■ **Exercise**: In the data that follows, how many lines include the string "toutes"? Answer with the number alone.

■ **Data for this exercise**:

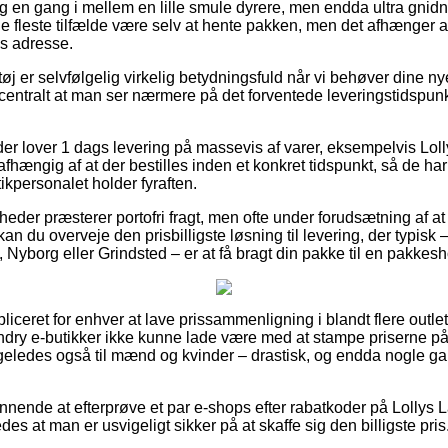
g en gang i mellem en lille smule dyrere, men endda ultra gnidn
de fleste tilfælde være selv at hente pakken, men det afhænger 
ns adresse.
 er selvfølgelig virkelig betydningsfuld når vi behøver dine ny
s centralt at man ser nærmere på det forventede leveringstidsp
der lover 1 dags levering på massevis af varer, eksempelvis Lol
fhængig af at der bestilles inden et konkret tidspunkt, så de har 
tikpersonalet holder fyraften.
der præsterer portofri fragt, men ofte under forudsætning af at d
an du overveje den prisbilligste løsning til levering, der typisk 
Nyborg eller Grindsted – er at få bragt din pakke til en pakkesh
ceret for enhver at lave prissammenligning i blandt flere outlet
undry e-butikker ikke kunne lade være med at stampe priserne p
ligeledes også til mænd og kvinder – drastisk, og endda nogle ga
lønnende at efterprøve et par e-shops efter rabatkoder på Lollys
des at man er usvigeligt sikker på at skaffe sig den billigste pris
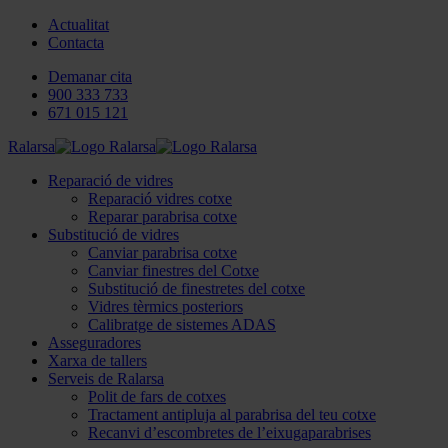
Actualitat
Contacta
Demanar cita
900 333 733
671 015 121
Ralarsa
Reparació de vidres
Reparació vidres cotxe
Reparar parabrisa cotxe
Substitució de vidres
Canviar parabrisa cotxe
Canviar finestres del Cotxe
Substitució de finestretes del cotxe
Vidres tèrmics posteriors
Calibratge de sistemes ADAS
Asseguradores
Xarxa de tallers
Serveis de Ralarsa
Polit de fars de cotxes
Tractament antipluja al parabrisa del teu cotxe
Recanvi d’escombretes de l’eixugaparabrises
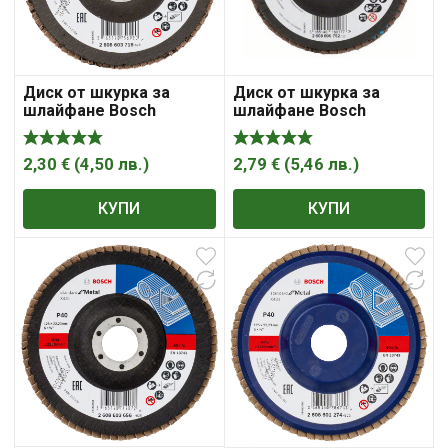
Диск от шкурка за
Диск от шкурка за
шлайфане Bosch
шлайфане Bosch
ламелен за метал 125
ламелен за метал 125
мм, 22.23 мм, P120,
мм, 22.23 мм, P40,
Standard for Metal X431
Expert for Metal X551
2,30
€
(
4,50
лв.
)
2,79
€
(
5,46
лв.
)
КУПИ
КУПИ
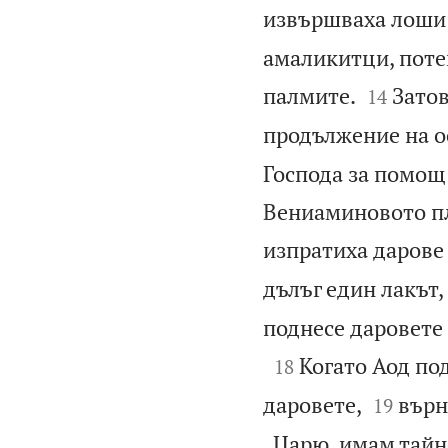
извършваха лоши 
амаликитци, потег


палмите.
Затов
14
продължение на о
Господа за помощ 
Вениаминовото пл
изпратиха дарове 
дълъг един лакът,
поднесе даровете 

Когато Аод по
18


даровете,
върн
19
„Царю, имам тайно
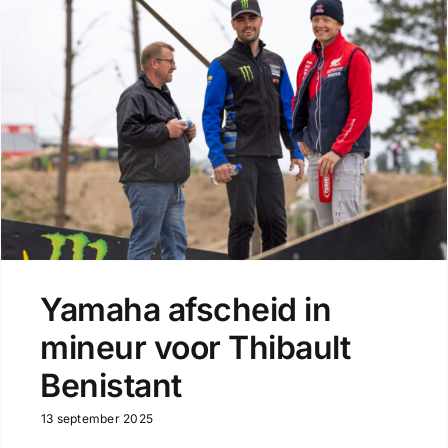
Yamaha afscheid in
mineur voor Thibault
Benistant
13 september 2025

...

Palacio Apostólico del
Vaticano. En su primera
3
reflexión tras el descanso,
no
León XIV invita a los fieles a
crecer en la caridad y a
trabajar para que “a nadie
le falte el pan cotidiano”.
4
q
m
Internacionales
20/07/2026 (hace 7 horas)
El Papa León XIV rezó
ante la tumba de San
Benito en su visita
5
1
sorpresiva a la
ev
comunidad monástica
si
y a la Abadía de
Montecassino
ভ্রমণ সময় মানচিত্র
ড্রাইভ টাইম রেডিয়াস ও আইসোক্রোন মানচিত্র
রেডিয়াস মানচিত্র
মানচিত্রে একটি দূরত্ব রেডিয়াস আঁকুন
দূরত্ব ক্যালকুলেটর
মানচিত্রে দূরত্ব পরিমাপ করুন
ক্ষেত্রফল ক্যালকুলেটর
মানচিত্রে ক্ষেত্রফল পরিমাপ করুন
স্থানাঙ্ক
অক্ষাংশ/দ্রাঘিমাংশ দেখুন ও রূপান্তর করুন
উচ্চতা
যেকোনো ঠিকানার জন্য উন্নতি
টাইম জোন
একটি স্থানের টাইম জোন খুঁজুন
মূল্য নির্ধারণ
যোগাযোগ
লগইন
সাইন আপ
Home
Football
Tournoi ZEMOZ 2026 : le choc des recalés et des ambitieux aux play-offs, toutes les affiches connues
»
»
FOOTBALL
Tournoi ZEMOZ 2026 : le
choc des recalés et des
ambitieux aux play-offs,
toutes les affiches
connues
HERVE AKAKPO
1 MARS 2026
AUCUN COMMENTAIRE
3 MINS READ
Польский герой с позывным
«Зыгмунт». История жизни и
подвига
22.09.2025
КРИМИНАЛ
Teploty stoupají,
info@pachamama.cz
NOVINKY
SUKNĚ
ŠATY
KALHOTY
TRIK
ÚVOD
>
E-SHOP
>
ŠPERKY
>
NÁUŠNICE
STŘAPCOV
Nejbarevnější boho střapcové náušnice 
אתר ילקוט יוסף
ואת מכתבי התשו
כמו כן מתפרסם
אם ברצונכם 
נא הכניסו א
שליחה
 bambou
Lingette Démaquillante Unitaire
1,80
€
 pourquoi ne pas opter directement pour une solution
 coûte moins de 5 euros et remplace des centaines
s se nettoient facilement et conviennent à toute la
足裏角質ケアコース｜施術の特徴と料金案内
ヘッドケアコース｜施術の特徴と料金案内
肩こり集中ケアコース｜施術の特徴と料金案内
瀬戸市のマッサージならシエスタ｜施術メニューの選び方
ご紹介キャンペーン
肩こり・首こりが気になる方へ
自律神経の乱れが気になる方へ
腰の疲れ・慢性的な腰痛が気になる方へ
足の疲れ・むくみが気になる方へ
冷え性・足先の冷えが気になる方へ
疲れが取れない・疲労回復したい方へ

...

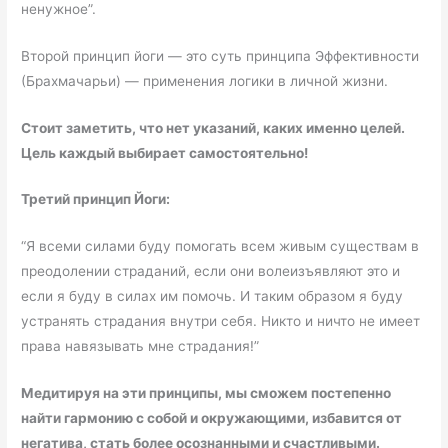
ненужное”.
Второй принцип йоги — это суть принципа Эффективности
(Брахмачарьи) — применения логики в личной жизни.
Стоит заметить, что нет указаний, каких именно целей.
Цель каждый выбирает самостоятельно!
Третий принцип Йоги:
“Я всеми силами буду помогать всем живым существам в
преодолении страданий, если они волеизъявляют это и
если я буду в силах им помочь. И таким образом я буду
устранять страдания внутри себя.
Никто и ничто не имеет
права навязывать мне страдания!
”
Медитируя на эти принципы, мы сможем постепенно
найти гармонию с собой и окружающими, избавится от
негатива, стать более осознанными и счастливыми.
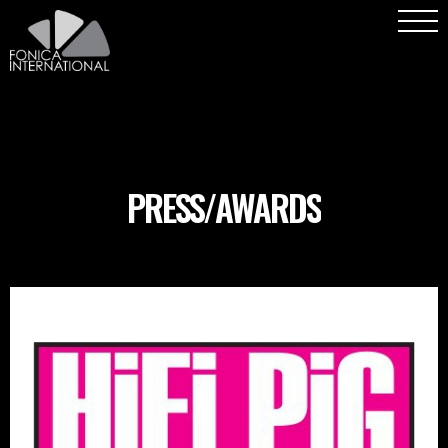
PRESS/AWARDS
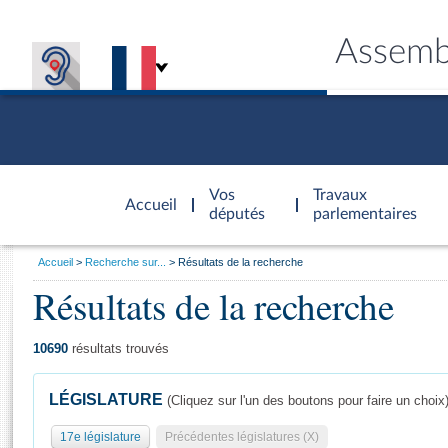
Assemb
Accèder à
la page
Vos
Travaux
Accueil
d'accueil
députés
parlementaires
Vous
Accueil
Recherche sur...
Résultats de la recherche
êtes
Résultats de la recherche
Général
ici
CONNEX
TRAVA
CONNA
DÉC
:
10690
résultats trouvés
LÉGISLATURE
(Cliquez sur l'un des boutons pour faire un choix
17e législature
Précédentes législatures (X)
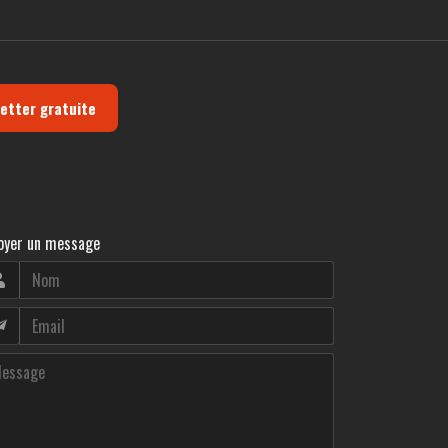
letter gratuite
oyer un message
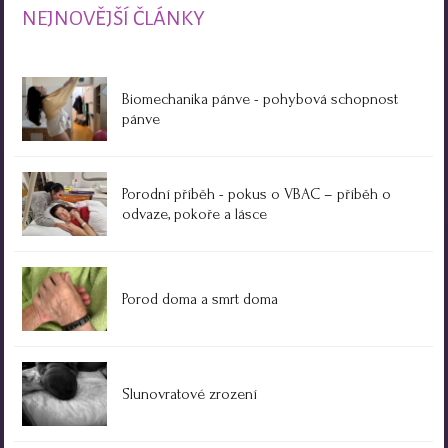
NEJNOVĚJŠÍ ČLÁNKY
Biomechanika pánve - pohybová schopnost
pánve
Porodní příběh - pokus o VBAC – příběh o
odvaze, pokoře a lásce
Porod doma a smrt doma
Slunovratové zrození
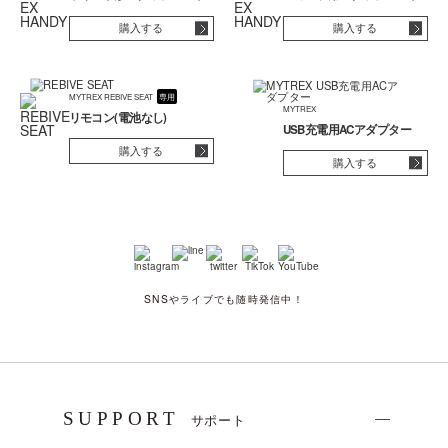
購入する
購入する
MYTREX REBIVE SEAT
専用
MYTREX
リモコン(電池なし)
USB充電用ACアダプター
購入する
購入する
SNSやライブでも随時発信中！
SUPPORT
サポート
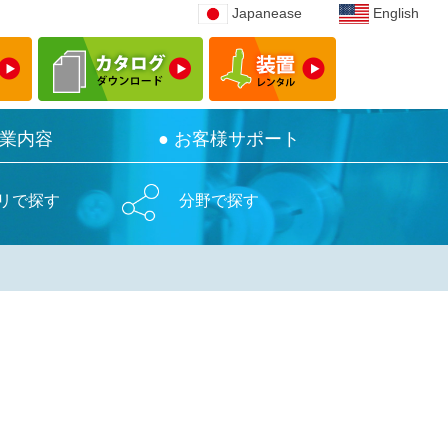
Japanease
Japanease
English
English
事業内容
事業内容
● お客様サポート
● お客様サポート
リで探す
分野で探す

■ **Solution**: 2